Die Räumung der Schienenblockade von etwa 2.000 Castorgegnern im Wendland ist in der Nacht zum Montag zunächst weitgehend friedlich verlaufen. Die Aktion bei Harlingen nahe Hitzacker gehe schleppend, aber "absolut friedlich" voran, sagte ein Sprecher der Einsatzleitung der Polizei in Lüneburg der Nachrichtenagentur dapd. Die Bürgerinitiative "X-tausendmal quer" sprach von einem "verhältnismäßig friedlichen" Vorgehen der Polizei. Allerdings seien die erschöpften Beamten im Verlauf des Einsatzes rabiater geworden.
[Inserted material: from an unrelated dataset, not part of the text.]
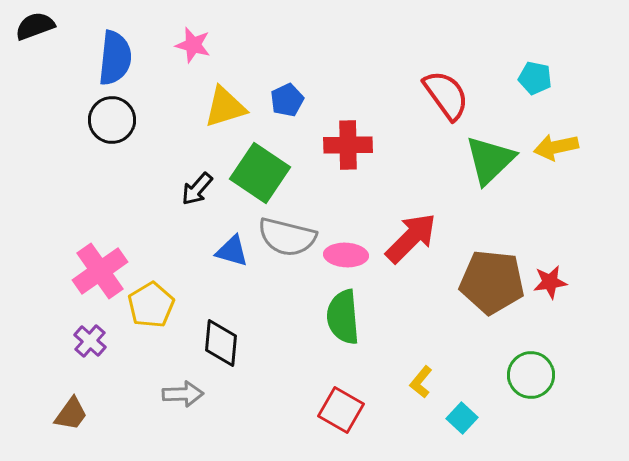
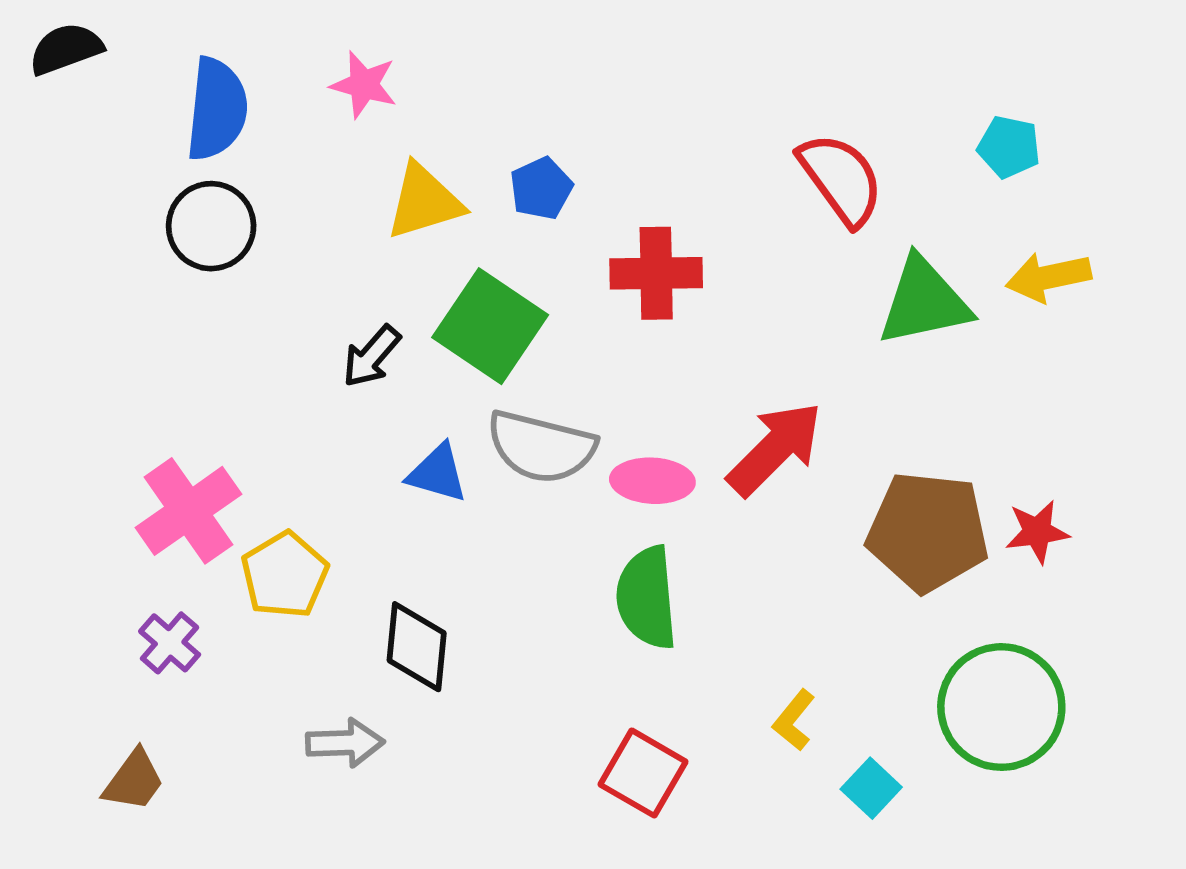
green triangle: (490, 160) -> (924, 302), turned 32
green circle: (531, 375) -> (1001, 707), size x1.4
Vermittlung von Kirchenvertretern

Die Polizei begann die Räumung gegen 1.40 Uhr mit einem starken Aufgebot. Zunächst forderte sie die Demonstranten mehrmals auf, die Schienen zu verlassen. Von den Organisatoren kam dagegen der Aufruf "Sitzenbleiben!". Nur wenige leisteten der Aufforderung Folge. Daraufhin fingen die Beamten an, die Demonstranten von den Schienen zu tragen. Am Rande des Gleisbettes wurden sie dann zu abgesperrten Gebieten begleitet. Gegen 4.20 Uhr hatte die Polizei knapp die Hälfte der Castorgegner von den Schienen getragen.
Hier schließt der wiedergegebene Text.